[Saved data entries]
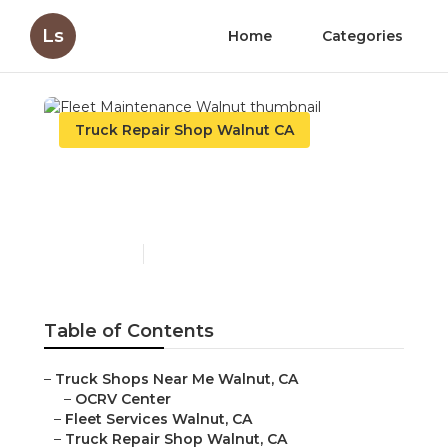
Ls
Home
Categories
Truck Repair Shop Walnut CA
Fleet Maintenance
Walnut
Published en
10 min read
Table of Contents
–
Truck Shops Near Me Walnut, CA
–
OCRV Center
–
Fleet Services Walnut, CA
–
Truck Repair Shop Walnut, CA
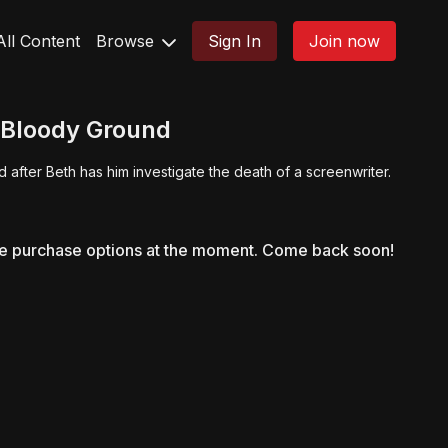
All Content
Browse
Sign In
Join now
 Bloody Ground
 after Beth has him investigate the death of a screenwriter.
le purchase options at the moment. Come back soon!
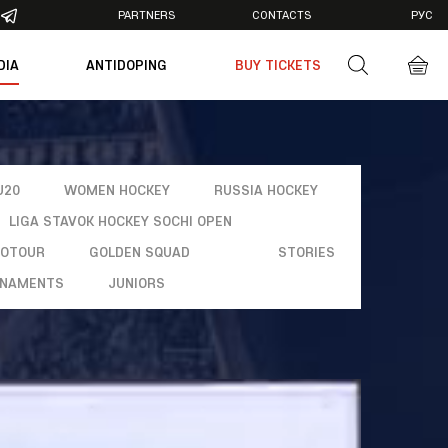
PARTNERS
CONTACTS
РУС
DIA
ANTIDOPING
BUY TICKETS
otos
deos
U20
WOMEN HOCKEY
RUSSIA HOCKEY
LIGA STAVOK HOCKEY SOCHI OPEN
ROTOUR
GOLDEN SQUAD
STORIES
NAMENTS
JUNIORS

* _What the task requires_
Reproduce verbatim, and only, the lines starting at the one that contains "10 min read" and ending with the final line of the records; leave out the pictures.

* _Solution for this task_
10 min read
Table of Contents
–
Truck Shops Near Me Walnut, CA
–
OCRV Center
–
Fleet Services Walnut, CA
–
Truck Repair Shop Walnut, CA
All Content
Browse
Sign In
Join now
 Bloody Ground
 after Beth has him investigate the death of a screenwriter.
le purchase options at the moment. Come back soon!
PARTNERS
CONTACTS
РУС
DIA
ANTIDOPING
BUY TICKETS
otos
deos
U20
WOMEN HOCKEY
RUSSIA HOCKEY
LIGA STAVOK HOCKEY SOCHI OPEN
ROTOUR
GOLDEN SQUAD
STORIES
NAMENTS
JUNIORS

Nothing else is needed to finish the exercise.